Mit „Die Pranken des Löwen“ hat Autor Mac P. Lorne einen über 700 Seiten starken Wälzer vorgelegt. Sein Roman ist der Auftakt zu seiner Robin-Hood-Reihe, die insgesamt fünf Bände umfasst.
Sein Anspruch ist es, die wahre Geschichte des Robin Hood darzustellen. Der erste Band widmet sich dem Motiv „Wie alles begann“.
Und somit nimmt der erste Band zunächst auch gar nicht den allseits bekannten Helden Robin Hood ins Visier sondern seinen Großvater: Robert Fitzooth.

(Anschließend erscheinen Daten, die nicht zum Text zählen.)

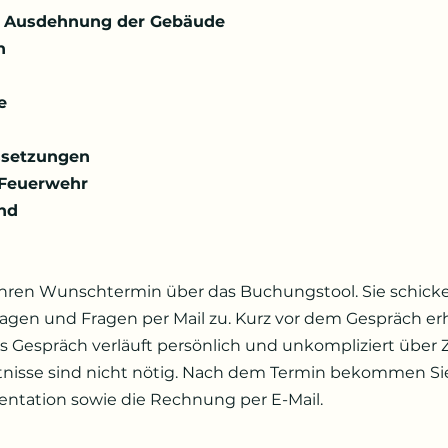
 Ausdehnung der Gebäude
n
e
ssetzungen
 Feuerwehr
nd
Ihren Wunschtermin über das Buchungstool. Sie schicke
gen und Fragen per Mail zu. Kurz vor dem Gespräch erh
s Gespräch verläuft persönlich und unkompliziert über 
nisse sind nicht nötig. Nach dem Termin bekommen Sie
ntation sowie die Rechnung per E-Mail.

Wie dieser Auftakt gelungen ist und wie mir der Roman gefällt, erfährst Du in dieser Rezension. Bitte bedenke dabei, dass dieser Beitrag meine persönliche Meinung und meinen individuellen Eindruck widerspiegelt. Dein Eindruck beim Lesen und Deine Meinung zu dem Roman können ganz unterschiedlich ausfallen.

Klappentext

England 1110: Im einen Moment wir ihm beinahe die rechte Hand abgeschlagen, im nächsten wird der Gardist Robert Fitzooth zum Leibwächter einer Prinzessin bestimmt. Sein wechselhaftes Schicksal führt den Engländer an der Seite der jungen Matilda, der Braut Heinrichs V., zuerst ins deutsche Kaiserreich, dann weiter über die Alpen bis ins ferne Rom und schließlich zurück in die alte Heimat und in einen nicht enden wollenden Krieg. Er ahnt nicht, dass sein Enkel einst einen Namen tragen wird, den heute alle Welt kennt: Robin Hood!

Die harten Fakten

Titel: Die Pranken des Löwen
Reihe: Ein Robin-Hood-Roman
Teil: 1
Autor: Mac P. Lorne
Verlag: Knaur
Erscheinungsdatum: 02.05.18
Seitenzahl: 736

ISBN: 978-3-426-52147-2
Preis (Taschenbuch): 10,99€
Preis (ebook): 6,99€

Der Autor

Mac P. Lorne wurde im Jahre 1957 geboren. Er wuchs in der ehemaligen DDR auf und begann bereits früh mit dem Schreiben. 1988 floh er in die BRD. Heute lebt er in der Nähe einer mittelalterlichen Burg in Europa. 

Das Buchcover

Das Cover des Taschenbuches ist in einem satten Grün gehalten. Auf dem Hintergrund des Front- und Backcovers zeigt sich ein Holzbrett oder eine Planke in grüner Farbe. Darauf prangt vorn eine silberne „one pound“-Münze, hinter der sich zwei Schwerter und eine Streitaxt verschränken.
Außerdem zeigt es, in grau weißer Schrift, den Namen des Autors, den Titel des Buches und das Verlagslogo.
Das Backcover zeigt unter dem Untertitel „Wie alles begann: Die Ahnengeschichte des Robin Hood“ den Klappentext des Romans.

Robin Hood

Kurzinhalt (Spoiler)

#Erster Teil

Die Handlung des Romans beginnt mit dem Gardisten Robert Fitzooth, dessen eigentlicher Name Hrodberht, Sohn des Odo ist. Er, eigentlich Angelsachse, wurde von normannischen Mönchen aufgezogen, die seinen Namen nicht auszusprechen vermochten, weshalb sie ihm einen normannischen Namen gaben.
Schon gleich zu Beginn des Romans stellt König Henry I. Robert seiner kleinen Tochter Matilda als Leibwächter zur Seite. Matilda erwartet eine lange Reise nach Deutschland, wo sie König Heinrich V. ehelichen soll.
Kaum am Königshof angekommen, wird Robert in die Dienste Heinrichs V. aufgenommen – nun dient er ihm als Gefolgsmann und Leibwächter.
Auch Heinrich V. geht auf eine Reise – und zwar zunächst nach Rom, wo er sich zum Kaiser krönen lassen möchte.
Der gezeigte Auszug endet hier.